Over summer, our Wohl Library intern, Rachel Moore, spent some time looking at our collections of letters relating to Queen Victoria.  In this post, she looks at the publishing project inaugurated by Edward VII, Letters of Queen Victoria 1813-1861, ed. Arthur Christopher Benson, vol 1, which can be found in the first floor of the Library.

Researchers will know that these letters have been carefully selected and heavily edited, but nevertheless, they provide a wealth of insight into Victoria’s reign. According to the Preface of the text:

Her Majesty Queen dealt with her papers… in a most methodical manner; she formed the habit in early days of preserving her private letters, and after her accession to the Throne all her official papers were similarly treated, and bound in volumes (v).

Owing to the large number of letters available, the individuals charged with building the volume chose ‘to publish specimens of such documents as would serve to bring out the development of the Queen’s character and disposition, and to give typical instances of her methods in dealing with political and social matters’ (vii).
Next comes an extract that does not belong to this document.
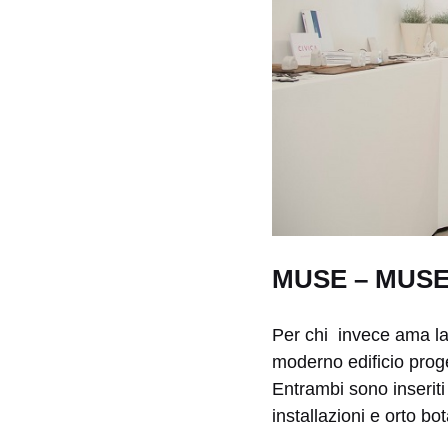
MUSE – MUSE
Per chi invece ama la 
moderno edificio prog
Entrambi sono inseriti
installazioni e orto bo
It is therefore a volume of politics and public events, devoid on the surface of any more telling emotion or subjects.

Despite the edits, Victoria’s letters possess a distinct voice that is reflective, stately, and kind-hearted. This is similarly noted in the Preface:

We see one of highly vigorous and active temperament, of strong affections, and with a deep sense of responsibility, placed at an early age, and after a quiet girlhood, in a position the greatness of which is impossible to exaggerate (viii).

In the anthology, we are provided with the memoirs of Victoria herself and the fond letters of her relatives. Throughout the volume, we are introduced to and immersed in her history.

Victoria speaks fondly of visits to Windsor and Claremont, remembering visits with family as a child (Chapter II). She also describes in detail several members of her family throughout her early years (Chapters II and III). The qualities of Victoria in her youth are evident in these texts, but are also noted by the editors: ‘She was high-spirited and wilful, but devotedly affectionate, and almost typically feminine’ (27).

A few short years prior to her ascension to the throne, Victoria learned a great wealth of political knowledge and advice from the King Leopold, King of the Belgians. The two individuals exchanged hundreds of letters throughout Victoria’s teenage years and beyond, and the love between them is clearly evident (chapter IV). Even after the Queen’s Ascension, Leopold continued to be a trusted confidante.

Upon the imminent death of King William IV, Victoria’s uncle, she wrote a letter to Leopold concerning her Ascension (which she refers to as “the event which it seems is likely to occur soon”). In said letter, she writes, “I am not alarmed at it, and yet I do not suppose myself quite equal to all; I trust, however, that with good will, honesty, and courage I shall not, at all events, fail” (95). This was the sentiment with which Her Majesty ruled.